A great miracle that took place on the cross apart from our salvation was that God was bringing together a body of people who as a result of the cross will be made irreversibly “one”. Jesus prayed to the Father in John 17:21b “. . . That they may also be in us”. Paul, in Romans 12:5 says “we are one body in Christ, and individually members one of another” (ESV). The NIV renders it as “belonging to one another”. Isn’t that the language of married couples? We were never saved to live in isolation but saved into a oneness that we together share in Christ. The New Testament shows that we are incorporated into Christ’s body. In a wonderfully spiritual way not visible to our eyes, the Bible says that we were crucified with Christ (Galatians 2:20), buried with him (Colossians 2:12), baptized into Christ and his death (Romans 6:3), united with him in his resurrection (Romans 6:5). We are now together one body in Christ (1 Corinthians 12:12-13)!

As a result of this glorious truth, the Bible commands us to avoid identity markers as we see Christians from another race, color, nation, social standing, gender etc. “For all of you who were baptized into Christ have clothed yourselves with Christ. There is neither Jew nor Gentile, neither slave nor free, nor is there male and female, for you are all one in Christ Jesus” (Galatians 3:27–28). By the use of the words “neither” and “nor”, Paul, in his writing to the Galatians, says that the primary way we see another Christian is as someone who is clothed with Christ!

As someone from the Sinhalese race, this means that I would see a Christian who is Tamil, not as a “Tamil Christian” but someone who is “clothed with Christ”. While the Bible elsewhere does ask us to celebrate our various identities that make us unique, as we see here, we are to hold lightly to them because of the greater identity we have as those who are clothed with Christ.

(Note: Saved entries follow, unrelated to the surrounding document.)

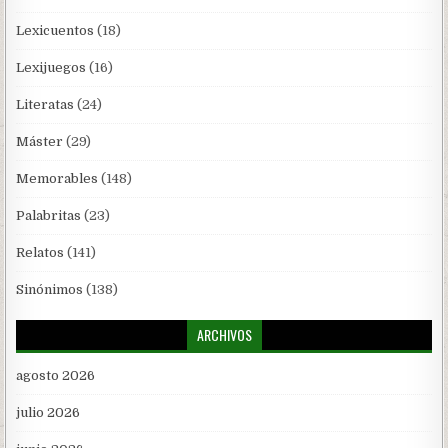
Lexicuentos
(18)
Lexijuegos
(16)
Literatas
(24)
Máster
(29)
Memorables
(148)
Palabritas
(23)
Relatos
(141)
Sinónimos
(138)
ARCHIVOS
agosto 2026
julio 2026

All this goes to show the extent of the oneness we share with the body of Christ regardless of where we are in the world. It is because of this oneness that when one part of the body is suffering, we suffer together with it. This would mean that regardless of where we are in the world, as believers, we should pause from our busy schedules, get rid of all distractions (especially the digital ones) and cry out to God on behalf of our brothers and sisters who are suffering.

 

2. Reach out to those of other faiths

As the aftermath of the tragedy unfolded before our eyes, the question on everyone’s minds was who was behind it. It was confirmed 24 hours later that the bombers were those influenced by extremists Muslim ideologies.

Romans 12-13 makes it clear that justice will be meted out on the perpetrators. God is serious about punishing wrong and has given earthly rulers the authority to execute judgement (His wrath) on wrongdoers. As Christians, we must condemn evil, and even urge the authorities to act justly. We can also be certain that regardless of what happens in this life, He has also set a day to judge the world.

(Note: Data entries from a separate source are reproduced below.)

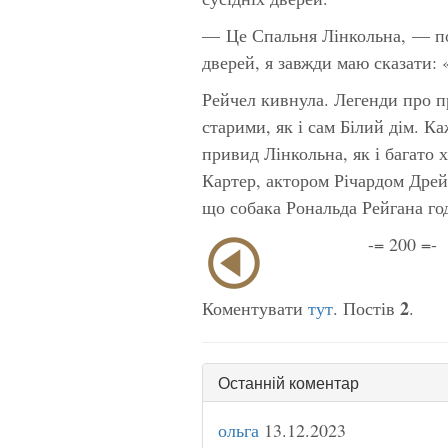
— Це Спальня Лінкольна, — п
дверей, я завжди маю сказати: 
Рейчел кивнула. Легенди про п
старими, як і сам Білий дім. К
привид Лінкольна, як і багато
Картер, актором Річардом Дре
що собака Рональда Рейгана го
-= 200 =-
2
Коментувати
тут
. Постів
.
Останній коментар
ольга
13.12.2023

At the same time, because of the actions of some, the entire Muslim community in Sri Lanka has suffered severe shame and are overcome by deep sadness, fear, and anxiety as they move in public places. I know this is a reality for Muslims in western countries too.

The moment the identity of the perpetrators was revealed, I wrote to my high school Muslim friends assuring them of my love for them. Later on, I also visited the home of a Muslim youth living in Kandy (my city) who is very dear to me. I spent several hours with him, wanting him to be affirmed that my love for him had not changed.

We must do all we can to be close to the those of other faiths who are suffering. If we have not learned to look at them through the eyes of grace, then perhaps we have not fully appreciated all that God has done for us (Romans 5:10). May God open our eyes to see His great love for them and how much He desires for them to know Christ.

 

While we mourn over the lives lost after a horrific tragedy like this, we must keep our two-fold commitment to the body of Christ and to the rest of the world that desperately needs Christ. May we be filled with the Spirit to carry our cross for the glory of God in every season.